Available with Image Analyst license.
Available with Spatial Analyst license.
All supervised deep learning tasks depend on labeled datasets, which means humans must apply their knowledge to train the neural network to identify or detect objects of interest. The labeled objects will be used by the neural network to train a model that can be used to perform inferencing on data.
Labeling is the process of selecting representative samples of an object of interest. The objects selected for labeling must accurately depict spatial, spectral, orientation, size, and condition characteristics of the objects of interest. The better the labeled objects represent the feature of interest, the better the training of the Deep Learning model and the more accurate the classification and detection of inferencing will be.
Image annotation, or labeling, is vital for deep learning tasks such as computer vision and learning. A large amount of labeled data is required to train a good deep learning model.
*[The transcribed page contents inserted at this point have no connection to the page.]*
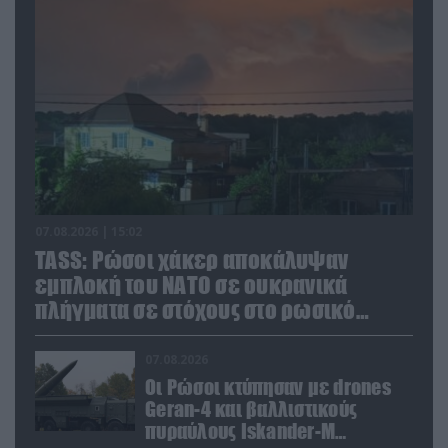
07.08.2026 | 15:02
TASS: Ρώσοι χάκερ αποκάλυψαν
εμπλοκή του ΝΑΤΟ σε ουκρανικά
πλήγματα σε στόχους στο ρωσικό
έδαφος!
07.08.2026
Οι Ρώσοι κτύπησαν με drones
Geran-4 και βαλλιστικούς
πυραύλους Iskander-M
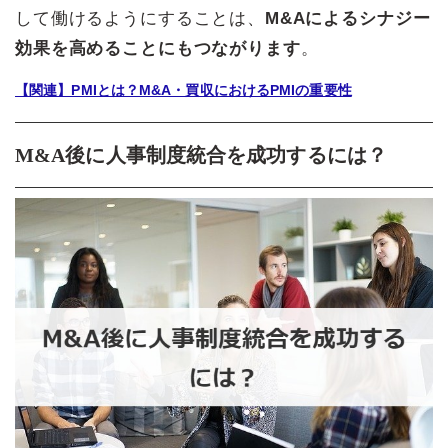
して働けるようにすることは、
M&Aによるシナジー
効果を高めることにもつながります
。
【関連】PMIとは？M&A・買収におけるPMIの重要性
M&A後に人事制度統合を成功するには？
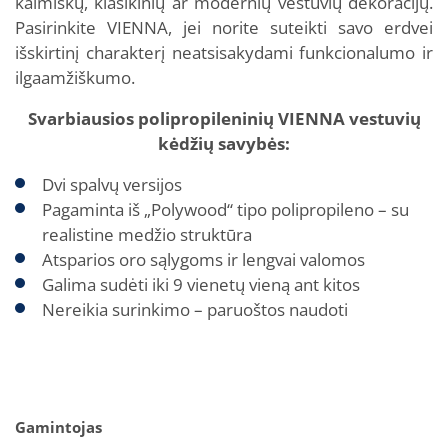
kaimiškų, klasikinių ar modernių vestuvių dekoracijų.
Pasirinkite VIENNA, jei norite suteikti savo erdvei
išskirtinį charakterį neatsisakydami funkcionalumo ir
ilgaamžiškumo.
Svarbiausios polipropileninių VIENNA vestuvių
kėdžių savybės:
Dvi spalvų versijos
Pagaminta iš „Polywood“ tipo polipropileno – su
realistine medžio struktūra
Atsparios oro sąlygoms ir lengvai valomos
Galima sudėti iki 9 vienetų vieną ant kitos
Nereikia surinkimo – paruoštos naudoti
Gamintojas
When the right training data is available, deep learning systems can be accurate in feature extraction, pattern recognition, and complex problem solving. You can use the Label Objects for Deep Learning pane to label data.
Access the Label Objects for Deep Learning button from the Deep Learning Tools drop-down menu, in the Image Classification group on the Imagery tab. When the tool is opened, choose to use an existing layer or create an image collection. For a new image collection, browse to the location of the imagery folder and a layer will be created with the image collection.
Once the Images/Imagery Collection parameter value has been specified, the Label Objects pane appears. The pane is divided into two parts. The upper part of the pane is for managing classes, and the lower part of the pane is for managing the collection of the samples and for exporting the training data for the deep learning frameworks.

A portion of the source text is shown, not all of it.